The sort fall of such an approach comes from the specific nature of the analysis. Most annotation procedures are highly automized (we are working with about 20,000 genes) but following up after the primary run is still useful. I personally am excited about this method as it makes the dog genome annotation better.

The other great thing about this finding is that other genomes, including a relook at the high quality genomes themselves, may reveal more genes and better understanding of homology and orthology for comparative genomics.

Tuesday, January 13, 2009

Which came first the chicken or its developmental pattern?

Interestingly enough a paper addressed this question without even looking at chickens. Raox and Robinson-Rechavi examined the level of genotypic constraint on certain genes involved in development in both zebrafish and mouse.

They were testing between two hypothesis. One, presented as an extension to an idea from an early embryologist , von Baer, was that constraint between species happened earlier in development with more species specific traits coming after. The second hypothesis is described as an hourglass where early and late stages of development have low constraint and a middle period, known as the phylotypic stage has a highly constrained genotype.

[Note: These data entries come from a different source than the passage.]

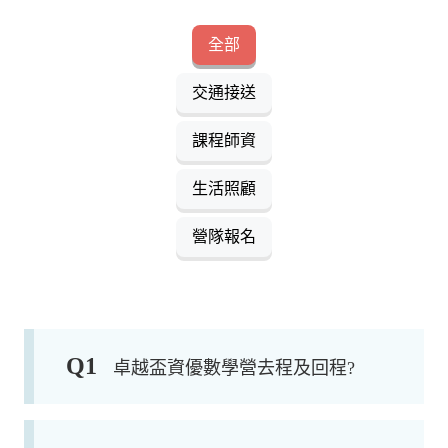
全部
交通接送
課程師資
生活照顧
營隊報名
Q
1
卓越盃資優數學營去程及回程?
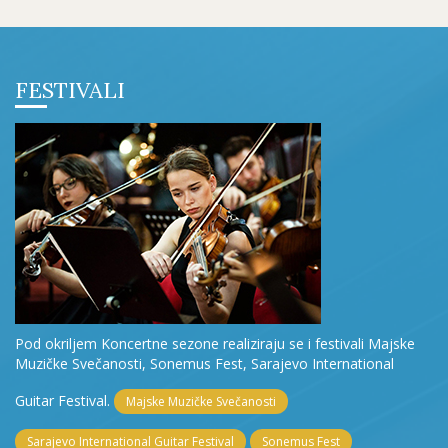
FESTIVALI
Pod okriljem Koncertne sezone realiziraju se i festivali Majske
Muzičke Svečanosti, Sonemus Fest, Sarajevo International
Guitar Festival.
Majske Muzičke Svečanosti
Sarajevo International Guitar Festival
Sonemus Fest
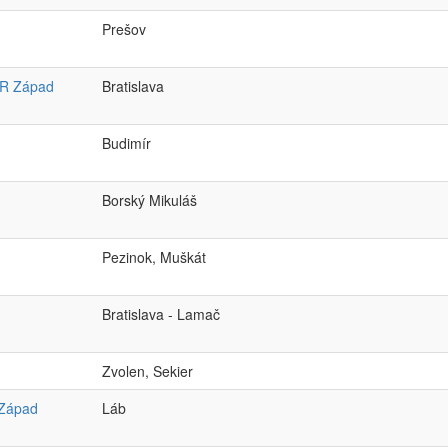
Prešov
 OR Západ
Bratislava
Budimír
Borský Mikuláš
Pezinok, Muškát
Bratislava - Lamač
Zvolen, Sekier
 Západ
Láb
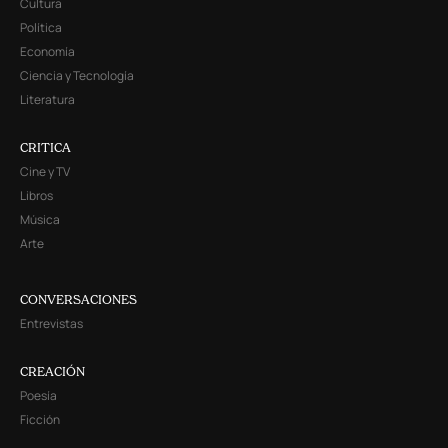
Cultura
Política
Economía
Ciencia y Tecnología
Literatura
CRITICA
Cine y TV
Libros
Música
Arte
CONVERSACIONES
Entrevistas
CREACIÓN
Poesía
Ficción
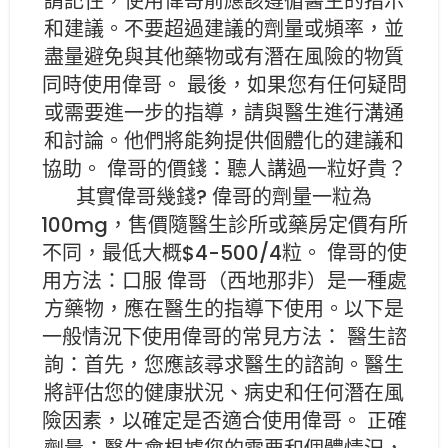
請記住，使用偉哥前應該遵循醫生的指示
和建議。不要超過建議的劑量或頻率，並
盡量避免與其他藥物或有潛在風險的物質
同時使用偉哥。 最後，如果您有任何疑問
或需要進一步的指導，請與醫生進行溝通
和討論。他們將能夠提供個體化的建議和
協助。 偉哥的價錢：聽人講過一粒好貴？
其實偉哥幾錢? 偉哥的劑量一粒為
100mg，售價隨醫生診所或藥房定價有所
不同，最低大概$4-500/4粒。 偉哥的使
用方法：口服 偉哥（西地那非）是一種處
方藥物，應在醫生的指導下使用。以下是
一般情況下使用偉哥的常見方法： 醫生諮
詢：首先，您應該尋求醫生的諮詢。醫生
將評估您的健康狀況、病史和任何潛在風
險因素，以確定是否適合使用偉哥。 正確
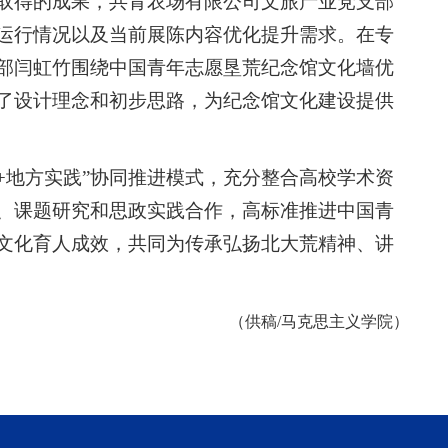
取得的成果，共青农场有限公司文旅产业党支部
运行情况以及当前展陈内容优化提升需求。在专
部闫虹竹围绕中国青年志愿垦荒纪念馆文化墙优
了设计理念和初步思路，为纪念馆文化建设提供
+地方实践”协同推进模式，充分整合高校学术资
、课题研究和思政实践合作，高标准推进中国青
文化育人成效，共同为传承弘扬北大荒精神、讲
（供稿/马克思主义学院）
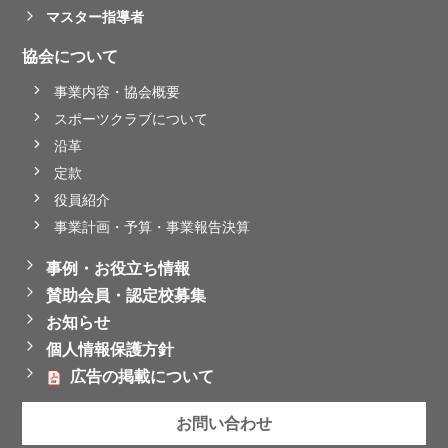
マスター指導者
協会について
事業内容・協会概要
スポーツクラブについて
沿革
定款
役員紹介
事業計画・予算・事業報告決算
事例・お役立ち情報
賛助会員・認定校募集
お知らせ
個人情報保護方針
広告の掲載について
お問い合わせ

One problem with this type of question, is how do you measure constraint. Evolutionary rates like dN/dS had not worked in previous studies. And other methods (like number of gene duplications) had not been used in vertebrates. So the authors used two separate types of data, EST's and microarray. EST's (expressed sequence tags) are small bits of genes expressed at a given time in a certain tissue. Microarrays, at least here, measure the presence or absence of a gene. They then compared the presence of essential genes (lethal when removed from the animal before development) to other genes to measure the ralative level of tolerance each stage had. Both sets of data in both species shared a consistent result, the ratio of essential to normal decrease linearly over developmental time in both mouse and zebrafish.


This supports the early conservation model over the hourglass model and so the chicken most likely came after its genotypic pattern of development.